> **Assigned task**:
Return exactly the lines of the entries that start at the line containing "Siga-nos nas redes sociais" and continue to the last line. Omit the pictures.

> **Page-level text extractions**:
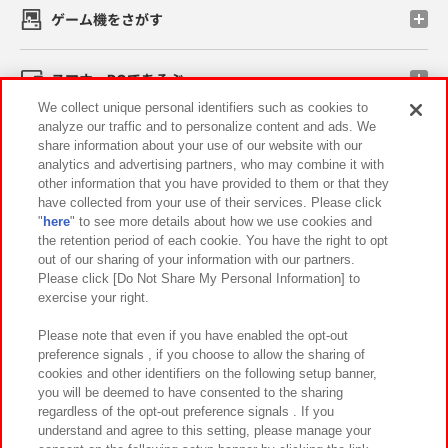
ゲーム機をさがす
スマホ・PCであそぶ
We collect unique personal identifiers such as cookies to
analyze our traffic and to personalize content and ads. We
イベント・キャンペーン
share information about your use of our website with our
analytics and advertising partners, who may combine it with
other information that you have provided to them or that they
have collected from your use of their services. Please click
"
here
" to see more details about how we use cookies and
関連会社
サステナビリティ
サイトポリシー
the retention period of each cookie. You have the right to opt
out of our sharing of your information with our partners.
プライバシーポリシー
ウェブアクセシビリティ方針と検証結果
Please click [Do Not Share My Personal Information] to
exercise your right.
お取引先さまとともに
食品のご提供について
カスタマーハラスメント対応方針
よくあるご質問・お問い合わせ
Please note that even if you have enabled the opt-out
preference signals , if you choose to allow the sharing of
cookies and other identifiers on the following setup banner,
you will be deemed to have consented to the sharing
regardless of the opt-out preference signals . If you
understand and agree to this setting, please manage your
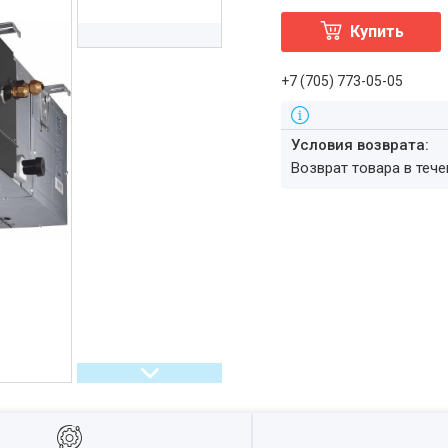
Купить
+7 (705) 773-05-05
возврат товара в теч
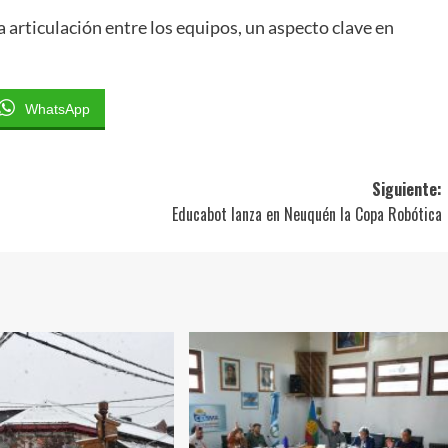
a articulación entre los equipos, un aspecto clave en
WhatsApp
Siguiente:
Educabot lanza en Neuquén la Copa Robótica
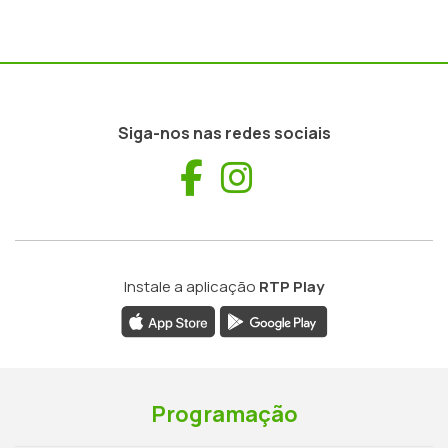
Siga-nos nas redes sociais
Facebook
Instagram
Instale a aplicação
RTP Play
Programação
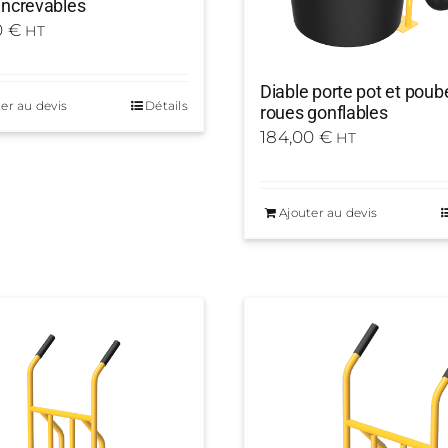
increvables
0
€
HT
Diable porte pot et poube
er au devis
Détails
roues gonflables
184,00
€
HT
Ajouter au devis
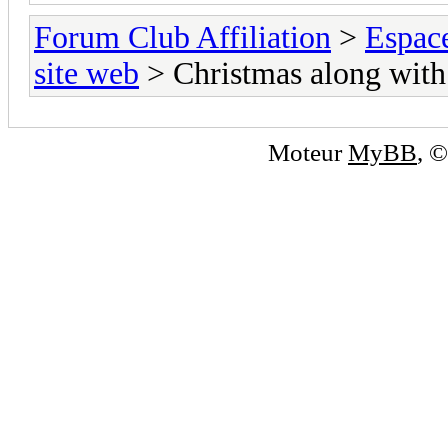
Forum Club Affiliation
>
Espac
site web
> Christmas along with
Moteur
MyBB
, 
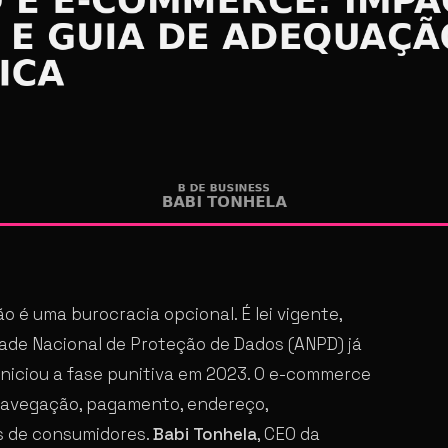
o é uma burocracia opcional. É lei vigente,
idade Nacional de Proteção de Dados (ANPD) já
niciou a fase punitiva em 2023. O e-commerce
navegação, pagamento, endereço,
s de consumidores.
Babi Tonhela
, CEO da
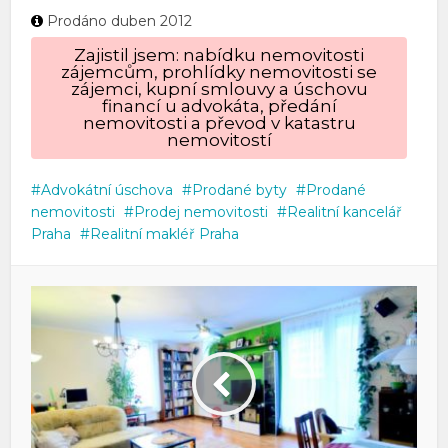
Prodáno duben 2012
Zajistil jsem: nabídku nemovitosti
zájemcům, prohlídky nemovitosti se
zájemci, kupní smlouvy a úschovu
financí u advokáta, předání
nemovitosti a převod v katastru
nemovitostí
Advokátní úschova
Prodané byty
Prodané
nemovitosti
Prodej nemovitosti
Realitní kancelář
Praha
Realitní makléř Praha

> **Answer box**:
Siga-nos nas redes sociais
Facebook
Instagram
Instale a aplicação
RTP Play
Programação
increvables
0
€
HT
Diable porte pot et poube
er au devis
Détails
roues gonflables
184,00
€
HT
Ajouter au devis
Forum Club Affiliation
>
Espac
site web
> Christmas along with
Moteur
MyBB
, 
o é uma burocracia opcional. É lei vigente,
idade Nacional de Proteção de Dados (ANPD) já
niciou a fase punitiva em 2023. O e-commerce
navegação, pagamento, endereço,
s de consumidores.
Babi Tonhela
, CEO da
Prodáno duben 2012
Zajistil jsem: nabídku nemovitosti
zájemcům, prohlídky nemovitosti se
zájemci, kupní smlouvy a úschovu
financí u advokáta, předání
nemovitosti a převod v katastru
nemovitostí
Advokátní úschova
Prodané byty
Prodané
nemovitosti
Prodej nemovitosti
Realitní kancelář
Praha
Realitní makléř Praha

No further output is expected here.